La urna era pesada, pequeña pero tan pesada,
como la vez, semanas antes de morir,
cuando quiso pararse y puse mi hombro
bajo el suyo, mi mejilla contra su
espalda desnuda repleta de pecas
mientras ella sostenía el orinal. Había perdido
la mitad de su peso
y aún así pesaba tanto que casi no lográbamos sostenerlo
mientras expulsaba la orina crepitante
como fuego líquido. La urna
pesaba lo que ese metro ochenta, se calentaba
en mis manos mientras la acariciaba bajo el pinsapo azul.

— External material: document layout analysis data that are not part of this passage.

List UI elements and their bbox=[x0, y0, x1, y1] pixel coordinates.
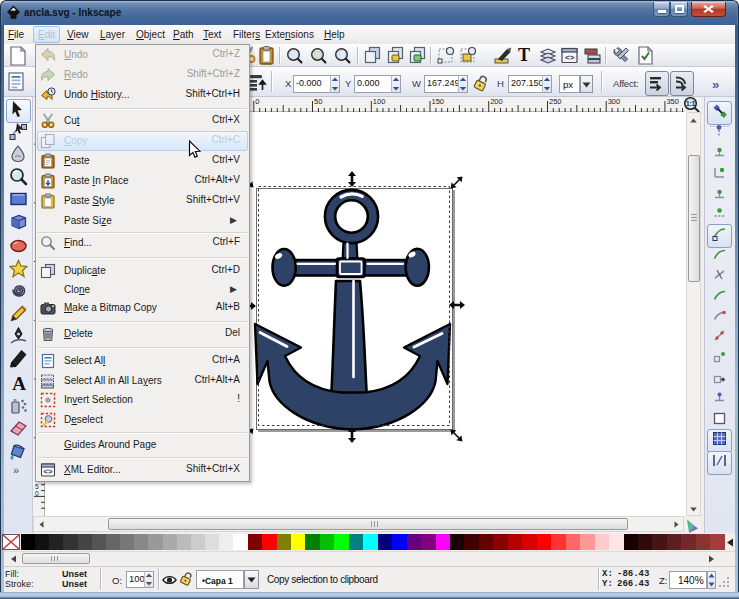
svg-text:1:1: 1:1 bbox=[686, 100, 696, 107]
svg-text:50: 50 bbox=[314, 97, 322, 106]
svg-text:A: A bbox=[12, 373, 26, 393]
svg-text:350: 350 bbox=[666, 97, 679, 106]
svg-text:100: 100 bbox=[373, 97, 386, 106]
svg-text:150: 150 bbox=[432, 97, 445, 106]
svg-text:0: 0 bbox=[255, 97, 259, 106]
svg-text:300: 300 bbox=[608, 97, 621, 106]
svg-text:200: 200 bbox=[490, 97, 503, 106]
svg-text:<>: <> bbox=[44, 468, 54, 476]
svg-text:<>: <> bbox=[565, 53, 575, 62]
svg-text:250: 250 bbox=[549, 97, 562, 106]
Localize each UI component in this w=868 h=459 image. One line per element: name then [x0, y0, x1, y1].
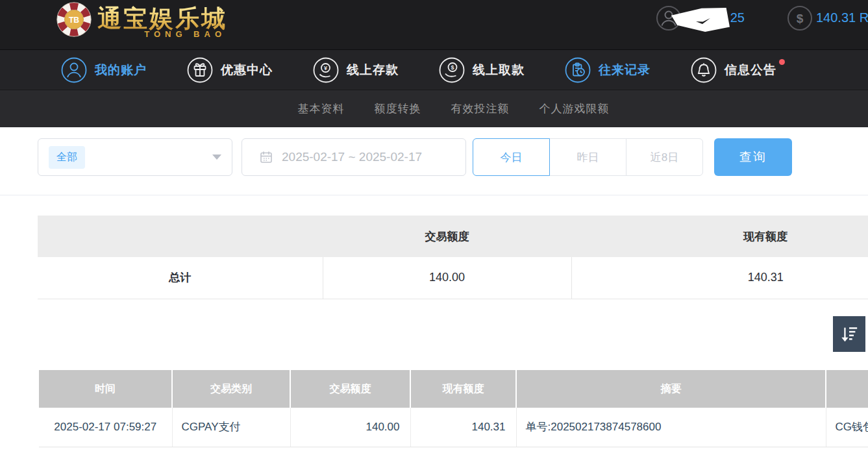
nav-item-deposit[interactable]: ¥ 线上存款	[313, 57, 399, 83]
date-range-value: 2025-02-17 ~ 2025-02-17	[282, 150, 422, 164]
cell-amount: 140.00	[290, 408, 410, 447]
notification-dot	[779, 59, 785, 65]
type-filter-select[interactable]: 全部	[38, 138, 232, 176]
today-button[interactable]: 今日	[473, 138, 550, 176]
bell-icon	[691, 57, 717, 83]
cell-type: CGPAY支付	[172, 408, 290, 447]
records-table: 时间 交易类别 交易额度 现有额度 摘要 备注 2025-02-17 07:59…	[39, 370, 868, 447]
subnav-item-game-limits[interactable]: 个人游戏限额	[539, 101, 610, 116]
brand-subtitle: TONG BAO	[144, 29, 226, 39]
nav-label: 线上存款	[347, 62, 399, 79]
date-range-input[interactable]: 2025-02-17 ~ 2025-02-17	[242, 138, 466, 176]
summary-transaction-amount: 140.00	[323, 257, 571, 299]
quick-range-group: 今日 昨日 近8日	[473, 138, 703, 176]
nav-item-withdraw[interactable]: $ 线上取款	[439, 57, 525, 83]
last-8-days-button[interactable]: 近8日	[626, 138, 703, 176]
nav-label: 优惠中心	[221, 62, 273, 79]
nav-label: 信息公告	[725, 62, 776, 79]
poker-chip-icon: TB	[56, 1, 92, 38]
subnav-item-credit-transfer[interactable]: 额度转换	[375, 101, 421, 116]
records-header-balance: 现有额度	[410, 370, 516, 408]
nav-item-promotions[interactable]: 优惠中心	[187, 57, 273, 83]
records-header-row: 时间 交易类别 交易额度 现有额度 摘要 备注	[39, 370, 868, 408]
sub-nav: 基本资料 额度转换 有效投注额 个人游戏限额	[0, 90, 868, 127]
nav-label: 我的账户	[95, 62, 147, 79]
calendar-icon	[259, 150, 273, 164]
svg-text:¥: ¥	[324, 65, 327, 71]
gift-icon	[187, 57, 213, 83]
cell-summary: 单号:202502173874578600	[516, 408, 826, 447]
nav-item-announcements[interactable]: 信息公告	[691, 57, 776, 83]
records-header-summary: 摘要	[516, 370, 826, 408]
chevron-down-icon	[212, 155, 221, 160]
main-nav: 我的账户 优惠中心 ¥ 线上存款 $ 线上取款	[0, 49, 868, 90]
balance-dollar-icon: $	[787, 5, 813, 31]
type-filter-value: 全部	[49, 146, 85, 169]
cell-balance: 140.31	[410, 408, 516, 447]
records-header-amount: 交易额度	[290, 370, 410, 408]
summary-header-empty	[38, 216, 323, 257]
nav-label: 线上取款	[473, 62, 525, 79]
sort-descending-button[interactable]	[833, 316, 865, 352]
summary-header-current-balance: 现有额度	[571, 216, 868, 257]
withdraw-icon: $	[439, 57, 465, 83]
summary-current-balance: 140.31	[571, 257, 868, 299]
summary-header-transaction-amount: 交易额度	[323, 216, 571, 257]
records-header-time: 时间	[39, 370, 172, 408]
account-icon	[61, 57, 87, 83]
summary-total-row: 总计 140.00 140.31	[38, 257, 868, 299]
cell-time: 2025-02-17 07:59:27	[39, 408, 172, 447]
balance-text: 140.31 R	[816, 10, 868, 25]
table-row: 2025-02-17 07:59:27 CGPAY支付 140.00 140.3…	[39, 408, 868, 447]
balance-suffix: R	[860, 10, 868, 25]
subnav-item-profile[interactable]: 基本资料	[298, 101, 345, 116]
cell-remark: CG钱包	[826, 408, 868, 447]
nav-item-my-account[interactable]: 我的账户	[61, 57, 147, 83]
site-logo[interactable]: TB 通宝娱乐城 TONG BAO	[56, 1, 227, 38]
subnav-item-valid-bets[interactable]: 有效投注额	[451, 101, 510, 116]
query-button[interactable]: 查询	[714, 138, 792, 176]
chip-text: TB	[69, 16, 79, 25]
deposit-icon: ¥	[313, 57, 339, 83]
section-divider	[0, 195, 868, 195]
records-header-remark: 备注	[826, 370, 868, 408]
summary-table: 交易额度 现有额度 总计 140.00 140.31	[38, 216, 868, 299]
svg-text:$: $	[797, 12, 804, 25]
summary-total-label: 总计	[38, 257, 323, 299]
nav-item-records[interactable]: 往来记录	[565, 57, 651, 83]
top-bar: TB 通宝娱乐城 TONG BAO 25 $ 140.31 R	[0, 0, 868, 49]
nav-label: 往来记录	[599, 62, 651, 79]
sort-descending-icon	[839, 324, 859, 345]
summary-header-row: 交易额度 现有额度	[38, 216, 868, 257]
svg-text:$: $	[451, 64, 454, 71]
yesterday-button[interactable]: 昨日	[549, 138, 626, 176]
records-header-type: 交易类别	[172, 370, 290, 408]
records-icon	[565, 57, 591, 83]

La pala sacó la última bocanada de tierra
de la tumba—habrá hecho el mismo ruido arenoso
cuando rasparon sus cenizas del horno—
los demás llegarían en cualquier momento y yo
quería abrir la urna como si sólo así
pudiera conocerlo. Sobre el césped húmedo,
bajo los conos cubiertos de rocío,
forcé la parte de arriba, se abrió, y
ahí estaba, la verdadera materia de su ser:
racimitos de huesos moteados; un arco óseo
descolorido, como un hongo nacido
alrededor de una rama; guijarros manchados:
quizá las manchas fueran los canales de su médula,
quizá por ahí nadaron moléculas vivas
como si tuvieran una voluntad
que pudiera llamarse propia,
quizás en cada célula los cromosomas
emitieron destellos de luz al dividirse, chispas
al dejar atrás sus copias
relucientes. Miré ese salpicón de escamas,
esos restos semejantes a un avispero
de papel deshecho: qué era eso, era un hueso
de su muñeca, era su rótula elegante,
su quijada, o quizá esa parte de su cráneo blanda
al nacer: lo miré,
sus huesos y las cenizas donde yacían, blancas,
plateadas, como esas trémulas serpentinas de polvo
que la tierra va dejando a su paso al girar,
se siente su rugir pesado mientras se aleja.